By Richard Rupp and Bridget Hawkins
Editor’s note: This is the first of a two-part series.
Dear VaccineSmarts,
How do you know that vaccines are safe?
Jane
Bayou Vista
Dear Jane,
Our confidence in vaccine safety comes from the knowledge that vaccine development and manufacturing are heavily regulated and that even after licensure, vaccines are closely monitored for safety and effectiveness. The infrastructure surrounding vaccine safety is impressive.
 
In this country, all routinely recommended vaccines are licensed by the Food and Drug Administration. The route to licensure is highly regimented. Vaccine testing first occurs in several different kinds of animals. Researchers make sure that the vaccine does not cause illness or reproductive problems in the animals.

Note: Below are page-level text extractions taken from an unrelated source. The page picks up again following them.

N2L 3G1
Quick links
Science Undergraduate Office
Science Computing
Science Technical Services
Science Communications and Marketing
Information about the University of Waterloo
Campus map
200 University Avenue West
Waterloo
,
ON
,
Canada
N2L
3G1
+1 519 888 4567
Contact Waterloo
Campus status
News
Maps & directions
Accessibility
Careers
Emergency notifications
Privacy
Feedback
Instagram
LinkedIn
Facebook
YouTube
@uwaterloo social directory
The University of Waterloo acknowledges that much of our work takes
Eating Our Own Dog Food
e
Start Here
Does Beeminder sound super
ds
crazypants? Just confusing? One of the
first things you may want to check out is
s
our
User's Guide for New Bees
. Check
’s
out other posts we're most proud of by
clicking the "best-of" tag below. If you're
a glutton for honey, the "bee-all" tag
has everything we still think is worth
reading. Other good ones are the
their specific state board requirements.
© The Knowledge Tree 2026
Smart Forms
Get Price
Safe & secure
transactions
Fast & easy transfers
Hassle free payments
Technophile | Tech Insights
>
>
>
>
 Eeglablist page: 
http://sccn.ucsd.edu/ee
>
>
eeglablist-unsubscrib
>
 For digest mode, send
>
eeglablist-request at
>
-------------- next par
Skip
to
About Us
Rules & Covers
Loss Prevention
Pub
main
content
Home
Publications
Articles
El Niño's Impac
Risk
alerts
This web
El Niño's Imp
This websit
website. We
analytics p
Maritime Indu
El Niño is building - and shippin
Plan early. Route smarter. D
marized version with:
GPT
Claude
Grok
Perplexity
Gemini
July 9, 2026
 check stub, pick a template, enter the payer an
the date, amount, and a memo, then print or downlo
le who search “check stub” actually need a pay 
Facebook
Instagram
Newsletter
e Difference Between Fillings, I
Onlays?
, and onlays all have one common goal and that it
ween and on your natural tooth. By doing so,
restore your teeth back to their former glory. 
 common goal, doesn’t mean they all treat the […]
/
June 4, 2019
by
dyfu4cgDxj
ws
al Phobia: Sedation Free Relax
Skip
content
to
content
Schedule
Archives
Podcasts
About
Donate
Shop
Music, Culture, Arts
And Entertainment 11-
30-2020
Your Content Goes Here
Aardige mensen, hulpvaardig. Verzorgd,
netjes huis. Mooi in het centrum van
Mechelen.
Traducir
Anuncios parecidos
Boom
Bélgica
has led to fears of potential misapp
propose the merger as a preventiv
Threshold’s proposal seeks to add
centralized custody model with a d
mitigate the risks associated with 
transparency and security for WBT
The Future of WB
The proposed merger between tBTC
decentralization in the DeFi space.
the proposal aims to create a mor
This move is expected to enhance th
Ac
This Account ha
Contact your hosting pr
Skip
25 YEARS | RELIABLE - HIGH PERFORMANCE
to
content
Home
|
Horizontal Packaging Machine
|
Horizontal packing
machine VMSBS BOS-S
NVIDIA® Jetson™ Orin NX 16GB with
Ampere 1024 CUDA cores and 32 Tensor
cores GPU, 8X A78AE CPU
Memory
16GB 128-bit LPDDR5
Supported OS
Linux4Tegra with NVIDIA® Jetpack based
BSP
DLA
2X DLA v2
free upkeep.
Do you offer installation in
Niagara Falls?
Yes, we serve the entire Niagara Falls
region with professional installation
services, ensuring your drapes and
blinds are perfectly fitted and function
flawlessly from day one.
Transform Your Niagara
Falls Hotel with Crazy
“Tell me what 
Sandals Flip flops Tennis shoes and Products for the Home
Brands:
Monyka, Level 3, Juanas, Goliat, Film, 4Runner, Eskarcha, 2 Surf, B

The FDA has a panel of vaccine experts that study the data from the animal studies and review the plan for human testing. The FDA only allows human testing to start once there is evidence that the vaccine may be effective and that the testing will be conducted as safely as reasonably possible. Of course, the FDA exercises an abundance of caution, as they cannot be entirely sure about the safety of a potential vaccine. People do not always react to vaccines the same way thatanimals do.

Tests in humans are called clinical trials. Clinical trials are conducted in phases. Vaccine testing can only progress from one phase to the next if its data demonstrate the vaccine is safe and well tolerated.

Phase 1 trials are also referred to as “first in human testing.” In Phase 1, the vaccine is typically given to 20 to 30 healthy adults. Only the healthiest of volunteers can participate in Phase 1 studies because they can best tolerate any adverse effects if some should occur. The volunteers are monitored closely for side effects. Monitoring usually includes extensive blood tests, physical examinations and frequent vital signs. The volunteers are observed for months to years following their last vaccination.

Phase 2 trials start once the FDA is comfortable that any common side effects from the vaccine are mild. Typically, 100 to 200 volunteers participate in Phase 2. The larger number of subjects allows for less common side effects to be detected. The design of Phase 2 trials usually produces evidence that the vaccine may be protective. Such evidence includes antibody levels or a decreased number of cases of illness. Monitoring does not usually require as much blood work and as many physical exams as Phase 1. Volunteers are usually observed for at least a year.

Ordinarily, thousands of volunteers participate in Phase 3 studies. The large number of volunteers allows for the detection of rare side effects. Monitoring of Phase 3 volunteers is not as close because there is a fair amount of safety information from the earlier phases. Volunteers may be observed for years to see if the vaccine loses effectiveness. A loss of effectiveness over time suggests the need for a booster dose of the vaccine.

The FDA also looks at the vaccine manufacturing process. The manufacturer must demonstrate the ability produce consistent batches of vaccine meeting high purity standards. The manufacturer must also demonstrate that the vaccine is stable during shipping and that the packaging ensures safe administration to patients.

The FDA only licenses vaccines once they are shown to be safe, effective and meet manufacturing standards. The whole process from bench research through licensure takes about 10 years and is costs around a billion dollars.